→ DATA PROVIDED:
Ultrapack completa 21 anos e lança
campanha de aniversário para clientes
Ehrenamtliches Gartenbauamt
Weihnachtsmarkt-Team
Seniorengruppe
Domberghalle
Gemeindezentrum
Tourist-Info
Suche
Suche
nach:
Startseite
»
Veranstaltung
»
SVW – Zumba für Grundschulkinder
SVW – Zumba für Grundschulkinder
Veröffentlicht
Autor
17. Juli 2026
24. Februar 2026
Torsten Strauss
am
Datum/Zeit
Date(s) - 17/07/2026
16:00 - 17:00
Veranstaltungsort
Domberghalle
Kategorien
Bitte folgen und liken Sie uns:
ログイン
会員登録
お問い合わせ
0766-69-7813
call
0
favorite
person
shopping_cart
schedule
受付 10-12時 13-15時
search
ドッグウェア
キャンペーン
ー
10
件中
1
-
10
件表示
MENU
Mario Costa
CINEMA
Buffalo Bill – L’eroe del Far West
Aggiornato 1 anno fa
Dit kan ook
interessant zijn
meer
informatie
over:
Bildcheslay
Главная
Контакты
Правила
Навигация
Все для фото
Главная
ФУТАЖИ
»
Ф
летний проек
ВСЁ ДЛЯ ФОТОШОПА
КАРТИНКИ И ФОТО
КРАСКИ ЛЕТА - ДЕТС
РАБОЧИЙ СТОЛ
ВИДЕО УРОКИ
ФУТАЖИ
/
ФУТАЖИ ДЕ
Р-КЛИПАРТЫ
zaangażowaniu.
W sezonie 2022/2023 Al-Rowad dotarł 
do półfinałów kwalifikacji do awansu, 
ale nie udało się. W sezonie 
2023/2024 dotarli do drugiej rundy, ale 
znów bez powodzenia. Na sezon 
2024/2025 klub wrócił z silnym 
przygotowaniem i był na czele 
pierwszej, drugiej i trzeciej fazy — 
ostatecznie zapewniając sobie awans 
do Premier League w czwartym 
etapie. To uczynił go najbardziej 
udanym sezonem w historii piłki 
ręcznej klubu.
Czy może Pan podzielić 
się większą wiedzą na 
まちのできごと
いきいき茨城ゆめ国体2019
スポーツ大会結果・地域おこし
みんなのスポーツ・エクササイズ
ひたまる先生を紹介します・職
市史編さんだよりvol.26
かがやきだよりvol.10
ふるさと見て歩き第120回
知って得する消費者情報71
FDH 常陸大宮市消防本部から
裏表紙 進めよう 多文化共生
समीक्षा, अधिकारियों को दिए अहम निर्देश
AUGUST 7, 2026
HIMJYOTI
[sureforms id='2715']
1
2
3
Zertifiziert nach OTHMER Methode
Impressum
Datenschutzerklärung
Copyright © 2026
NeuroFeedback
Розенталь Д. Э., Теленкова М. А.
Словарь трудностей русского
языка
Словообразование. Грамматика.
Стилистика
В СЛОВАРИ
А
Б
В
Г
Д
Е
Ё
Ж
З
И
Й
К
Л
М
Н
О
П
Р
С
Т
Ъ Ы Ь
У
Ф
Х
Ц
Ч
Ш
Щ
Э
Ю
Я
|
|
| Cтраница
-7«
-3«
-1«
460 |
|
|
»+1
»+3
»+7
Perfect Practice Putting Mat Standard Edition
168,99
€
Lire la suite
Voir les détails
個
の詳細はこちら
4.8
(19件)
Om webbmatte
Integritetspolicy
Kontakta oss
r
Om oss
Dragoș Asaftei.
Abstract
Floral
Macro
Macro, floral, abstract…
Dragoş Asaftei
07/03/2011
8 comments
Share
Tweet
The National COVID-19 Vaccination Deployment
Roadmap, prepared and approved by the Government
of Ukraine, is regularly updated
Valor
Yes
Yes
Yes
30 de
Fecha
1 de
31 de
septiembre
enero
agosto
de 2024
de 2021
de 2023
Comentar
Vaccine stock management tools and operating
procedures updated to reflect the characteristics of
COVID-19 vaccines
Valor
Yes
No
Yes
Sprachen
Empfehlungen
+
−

→ EXERCISE GOAL: Within the material above, the line with "do Premier League w czwartym" opens the range and the line with "समीक्षा, अधिकारियों को दिए अहम निर्देश" closes it; reproduce that range word for word.

→ YOUR SOLUTION:
do Premier League w czwartym 
etapie. To uczynił go najbardziej 
udanym sezonem w historii piłki 
ręcznej klubu.
Czy może Pan podzielić 
się większą wiedzą na 
まちのできごと
いきいき茨城ゆめ国体2019
スポーツ大会結果・地域おこし
みんなのスポーツ・エクササイズ
ひたまる先生を紹介します・職
市史編さんだよりvol.26
かがやきだよりvol.10
ふるさと見て歩き第120回
知って得する消費者情報71
FDH 常陸大宮市消防本部から
裏表紙 進めよう 多文化共生
समीक्षा, अधिकारियों को दिए अहम निर्देश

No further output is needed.